ISTANBUL (Reuters) - During the 1990s it was dangerous in Turkey to sing or own recordings of the melancholic songs of Kurdish poet and singer Sivan Perwer.

His army of fans in southeastern Kurdistan risked prosecution listening to bootleg tapes of his melodies about Kurdish identity, love and loss, often accompanied by a lute.

Now aged 57, he has been back to Turkey for a brief visit after some four decades in self-imposed exile in Germany, hoping to convince Western powers that the cause of Kurdish nationalism is like the struggle in South Africa against apartheid.
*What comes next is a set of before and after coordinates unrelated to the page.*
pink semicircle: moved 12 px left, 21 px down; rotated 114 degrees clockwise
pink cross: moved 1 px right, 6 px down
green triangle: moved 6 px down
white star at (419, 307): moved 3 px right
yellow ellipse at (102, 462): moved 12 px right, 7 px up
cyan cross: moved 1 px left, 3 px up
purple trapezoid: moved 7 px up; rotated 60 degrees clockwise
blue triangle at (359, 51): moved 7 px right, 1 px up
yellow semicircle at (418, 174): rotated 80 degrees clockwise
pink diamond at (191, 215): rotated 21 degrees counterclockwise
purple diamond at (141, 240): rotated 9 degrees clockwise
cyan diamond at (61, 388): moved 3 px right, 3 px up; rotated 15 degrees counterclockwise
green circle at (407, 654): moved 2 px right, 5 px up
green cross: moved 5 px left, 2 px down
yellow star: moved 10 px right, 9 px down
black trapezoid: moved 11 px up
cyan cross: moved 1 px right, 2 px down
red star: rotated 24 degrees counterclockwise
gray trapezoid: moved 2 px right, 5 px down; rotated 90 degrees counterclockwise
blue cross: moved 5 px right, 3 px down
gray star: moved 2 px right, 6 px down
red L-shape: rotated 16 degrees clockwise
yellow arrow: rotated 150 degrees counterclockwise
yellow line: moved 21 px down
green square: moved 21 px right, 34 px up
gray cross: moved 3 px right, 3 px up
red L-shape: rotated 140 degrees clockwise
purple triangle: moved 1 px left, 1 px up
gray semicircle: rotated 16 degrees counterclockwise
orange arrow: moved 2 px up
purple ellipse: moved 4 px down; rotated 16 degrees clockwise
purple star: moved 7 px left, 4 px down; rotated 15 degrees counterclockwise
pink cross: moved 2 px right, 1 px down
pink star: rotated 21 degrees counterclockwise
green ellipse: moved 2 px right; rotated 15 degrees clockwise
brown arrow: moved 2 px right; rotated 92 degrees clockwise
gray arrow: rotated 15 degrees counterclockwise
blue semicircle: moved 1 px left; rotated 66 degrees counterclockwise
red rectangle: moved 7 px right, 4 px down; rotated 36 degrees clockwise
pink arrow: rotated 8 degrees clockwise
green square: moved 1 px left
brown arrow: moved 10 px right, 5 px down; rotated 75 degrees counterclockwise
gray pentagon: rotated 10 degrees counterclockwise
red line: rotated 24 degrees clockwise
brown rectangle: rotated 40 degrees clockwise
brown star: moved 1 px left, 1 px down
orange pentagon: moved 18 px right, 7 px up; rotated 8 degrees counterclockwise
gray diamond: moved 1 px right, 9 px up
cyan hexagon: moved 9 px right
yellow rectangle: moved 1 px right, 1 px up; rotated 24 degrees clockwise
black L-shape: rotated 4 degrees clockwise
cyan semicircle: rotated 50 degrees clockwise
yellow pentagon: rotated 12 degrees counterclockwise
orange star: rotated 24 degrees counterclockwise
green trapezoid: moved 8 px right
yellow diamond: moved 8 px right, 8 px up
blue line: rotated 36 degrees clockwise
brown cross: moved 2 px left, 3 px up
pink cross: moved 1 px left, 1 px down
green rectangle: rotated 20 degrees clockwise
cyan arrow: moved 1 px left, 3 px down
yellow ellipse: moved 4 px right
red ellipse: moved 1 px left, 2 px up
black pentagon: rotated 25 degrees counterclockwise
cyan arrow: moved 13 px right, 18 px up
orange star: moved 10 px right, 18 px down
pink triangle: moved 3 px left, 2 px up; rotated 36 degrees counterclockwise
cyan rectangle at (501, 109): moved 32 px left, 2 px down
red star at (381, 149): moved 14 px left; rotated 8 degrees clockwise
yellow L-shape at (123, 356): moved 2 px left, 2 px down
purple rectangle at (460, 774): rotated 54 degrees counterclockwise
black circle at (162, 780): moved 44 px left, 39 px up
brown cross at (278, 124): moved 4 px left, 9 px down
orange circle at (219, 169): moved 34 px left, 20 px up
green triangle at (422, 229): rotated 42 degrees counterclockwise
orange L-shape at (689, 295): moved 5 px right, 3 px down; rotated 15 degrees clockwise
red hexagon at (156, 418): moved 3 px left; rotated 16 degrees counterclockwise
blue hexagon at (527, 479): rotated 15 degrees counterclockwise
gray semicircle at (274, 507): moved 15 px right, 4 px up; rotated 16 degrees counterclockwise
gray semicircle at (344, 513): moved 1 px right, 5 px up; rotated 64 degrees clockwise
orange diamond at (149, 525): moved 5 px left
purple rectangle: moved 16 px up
"This issue needs to be taken very seriously, and, like the many other political and human right issues in the world, it should be discussed in the same way as Palestine, the Basques, Quebec, South Africa apartheid or any other political issue," Perwer told Reuters in an emailed response sent from Arbil, in Iraqi Kurdistan.

Mandela, who died this month aged 95 and was imprisoned for 27 years by South Africa's apartheid rule, was a source of inspiration for Turkish Kurds.

The Kurds' leader Abdullah Ocalan has been jailed since 1999 and is widely reviled by Turks who hold him responsible for the deaths of more than 40,000 people since the Kurdistan Workers Party (PKK) took up arms in 1984 to try to carve out a seperate state in the southeast.

For decades, Turkish Kurds were denied their cultural identity - their language and traditions made illegal.

Perwer, a cultural role model for Kurds, said he would not be alive had he not fled to Germany in 1976.   Continued...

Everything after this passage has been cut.